Luther began playing guitar with Turner, now 92 and a master of the singular fife-and-drum music of the hill country, while he was in his late teens. Under Turner's tutelage, Luther learned to strip away everything that wasn't necessary until he had just the right feel for the hill country blues. Cody, too, learned a bit about the upbeat shuffle of the hill country with the older bluesmen. Soon, the brothers' band became the North Mississippi Allstars.

"We started the Allstars, and we were fascinated by this music," Luther says. "We were playing three or four hours a show, and we started stretching out and improvising, and all these influences started coming out...R.L. and those guys would hang out with us and tour with us. It was really a fun period of time when this band started out."
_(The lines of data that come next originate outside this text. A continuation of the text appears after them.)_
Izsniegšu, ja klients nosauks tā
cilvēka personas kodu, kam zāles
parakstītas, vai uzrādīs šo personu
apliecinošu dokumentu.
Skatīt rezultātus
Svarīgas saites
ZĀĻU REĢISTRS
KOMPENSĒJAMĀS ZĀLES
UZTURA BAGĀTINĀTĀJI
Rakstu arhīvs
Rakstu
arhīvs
What the Allstars play isn't quite blues. For all the blues education Luther and Cody had at the Juke Joint, they were also steeped in teenage punk and the roots-rock they heard in their father's studio. What they've created is an amped-up, foot-stomping update of rural Mississippi acoustic blues, electrified cover versions of songs by McDowell, Burnside, Kimbrough, and Walter "Furry" Lewis drawn out into extended, often trance-inducing, booty-shaking rock jams. It's a ragged, weird sound, and in concert the trio—the Dickinson brothers and bassist Chris Chew—seems on the verge of spinning out of control. Luther's sparse, stinging slide guitar and his rhythmic, chant-like vocals capture the spirit, if not the exact shape, of the early blues he had absorbed under Turner's wing.
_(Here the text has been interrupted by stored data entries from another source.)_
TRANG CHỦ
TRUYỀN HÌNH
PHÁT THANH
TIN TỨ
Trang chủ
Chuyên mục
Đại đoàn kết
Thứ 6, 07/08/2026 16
That's the sound they harnessed (with studio help from Turner, Garry and Cedric Burnside, and other local players) on last year's Shake Hands with Shorty, the Allstars' debut album on Tone-Cool Records. It's a primitive, stripped-down rock blues disc, somewhere between the blooze stomp of Cream and the radical post-blues deconstruction of the Jon Spencer Blues Explosion. There are moments of down-and-dirty blues grit, like on McDowell's "Shake 'Em on Down" or Burnside's "Skinny Woman." But there are also pretty, delicate passages that resemble the jazz-rock-blues-country amalgam of Eat a Peach-era Allman Brothers more than Robert Johnson or Muddy Waters.

Luther Dickinson is aware of the limitations of a couple of skinny suburban white kids trying to play the blues. And his recognition of what he and the Allstars are really doing helps give them the spark that separates the band from bland white-boy blooze bands who try to play like B.B. King.

"We're a rock 'n' roll band. That's the way I feel about it," Luther says. "We're sometimes billed as a blues band, but we're really just rock 'n' roll...That's what happens when crazy white kids are playing [the blues]."